La dernière dépêche sur le jeu Unvanquished a été publiée ici en 2023, pour son dixième anniversaire. La dernière version annoncée ici était la version 0.53, en 2022. Alors que nous sommes à deux mois de 2025 et à quelques jours de la prochaine version 0.55, c’est l’occasion de faire un point sur ce qui s’est passé ces dernières années et d’ajouter un épisode à la série « des nouvelles de [votre jeu préféré] » et de faire suite à celui sur Xonotic.

Unvanquished

Laisse-moi sortir de là ! — réclame la version 0.55…

Unvanquished est un jeu de stratégie en temps réel (RTS) à la première personne (FPS) où des extraterrestres évolutifs et des humains lourdement armés s’affrontent pour leur survie. Son développement, basé sur Tremulous, a commencé en 2011.

Sommaire

Quelques nouvelles en vrac

Un nouveau lanceur

En prévision de la prochaine version 0.55 qui arrive (deux « release candidates » ont déjà été publiées), le « lanceur » (aussi appelé « updater ») a été mis à jour en juillet dernier.

Le lanceur est le moyen recommandé d’installer Unvanquished : il permet une intégration optimale avec le système (possibilité de cliquer sur des liens pour lancer une partie) et propose la mise à jour du jeu quand une nouvelle version est disponible. Le lanceur sait aussi se mettre à jour et c’est ce qui a été fait en juillet.

Des améliorations graphiques

L’année dernière le projet Unvanquished avait annoncé être en recherche d’un développeur spécialisé dans les moteurs de rendus. Reaper a rejoint l’équipe et a réalisé un gros travail : débugage et finalisation des miroirs récursifs et d’autres choses. Il fait aussi progresser le moteur pour tirer partie d’OpenGL 4.6 et autre techniques avancées (« bindless textures », etc.).

Un explorateur de serveur minimaliste

Viech a publié un explorateur de serveur de jeu minimaliste qui tient dans la barre de notification (tray browser). C’est à la fois simple et pratique.

Des vidéos et un compte Mastodon

Diverses vidéo montrant les avancées du développement ont été publiées sur la chaîne Youtube d’Unvanquished, c’est l’occasion de rappeler l’existence de cette chaîne : https://www.youtube.com/@UNVofficial

Pour ceux qui préfèrent Peertube, qui permet aussi de s’abonner aux chaînes à travers Mastodon et plus globalement le Fédiverse, avec la publication de certaines parties : https://vdo.unvanquished.greboca.com/

Un compte Mastodon a été créé sur l’instance idtech.space dédiée aux technologies id Tech et projets associés (le moteur d’Unvanquished dérive d’id Tech 3) : https://idtech.space/users/UNVofficial

Ce compte Mastodon s’ajoute aux comptes X et Facebook. Le public libriste sera peut-être plus intéressé par ce compte Mastodon.

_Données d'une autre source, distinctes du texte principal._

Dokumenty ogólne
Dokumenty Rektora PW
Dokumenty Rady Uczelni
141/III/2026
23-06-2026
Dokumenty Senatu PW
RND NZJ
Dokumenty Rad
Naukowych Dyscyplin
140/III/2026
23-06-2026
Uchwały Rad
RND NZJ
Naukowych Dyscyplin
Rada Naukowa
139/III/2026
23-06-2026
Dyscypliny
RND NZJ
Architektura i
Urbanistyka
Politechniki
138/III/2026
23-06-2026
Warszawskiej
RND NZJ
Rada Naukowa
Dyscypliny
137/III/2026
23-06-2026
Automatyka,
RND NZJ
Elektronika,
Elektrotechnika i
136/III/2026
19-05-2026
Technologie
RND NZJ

Unvanquished, ARMé et dangereux

De nouvelles architectures

La version 0.54 de Unvanquished sortie en janvier 2023 avait été la première à être jouable autrement que sur PC (x86 et x86-64), en proposant des binaires pour les processeurs ARM (sous Linux seulement pour l’instant).

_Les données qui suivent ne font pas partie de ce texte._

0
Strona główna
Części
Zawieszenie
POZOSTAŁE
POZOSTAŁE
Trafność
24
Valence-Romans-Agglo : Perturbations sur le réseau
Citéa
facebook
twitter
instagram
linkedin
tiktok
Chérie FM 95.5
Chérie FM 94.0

Côté moteur la version 0.54 avait reçu de nombreuses optimisations pour mieux tourner sur des machines moins performances, par exemple, Certaines ressources logiciels optionnelles comme les deluxemaps ne sont plus chargées si désactivées, ceci économise non seulement le calcul, mais aussi la mémoire de la carte graphique. Les lightstyles peuvent être désactivés, ce qui peut accélérer le rendu graphique, etc. La compatibilité matérielle sera encore étendue avec la version 0.55.

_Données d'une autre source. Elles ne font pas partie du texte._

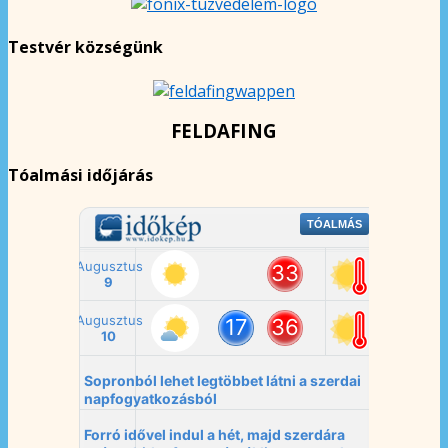
Testvér községünk
FELDAFING
Tóalmási időjárás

À partir de la version 0.54 tous les binaires pour toutes les architectures matérielles et systèmes d’exploitation sont compilés dans des containers Docker, y compris les binaires macOS compilés dans un container Linux en utilisant Darling, Darling étant à macOS ce que Wine est à Windows. La version 0.55 sera produite de la même manière.

La version 0.55 apportera la compatibilité pour un nouveau système d’exploitation ! 🤫️

Interface, jouabilité et bots

Chargement de carte

Le nouvel écran de chargement des cartes.

L’interface avait été revue à l’occasion de la version 0.54 :

  • Nouvelles icônes d’inventaire contribuées par Nanaa, Gireen et Bob Vador
    Ces icônes donnent un coup de fraîcheur, on distingue mieux les deux types de grenades et les armures ainsi que le mode de déplacement.
  • L’écran de chargement des cartes affiche le nom de la carte et des auteurs (si renseigné) depuis les métadonnées. Historiquement, les artistes inscrivaient ces informations sur l’image d’illustration de la carte avec un logiciel de dessin… (!!!)
  • La version 0.55 apportera des modifications d’interface réalisées par Grise.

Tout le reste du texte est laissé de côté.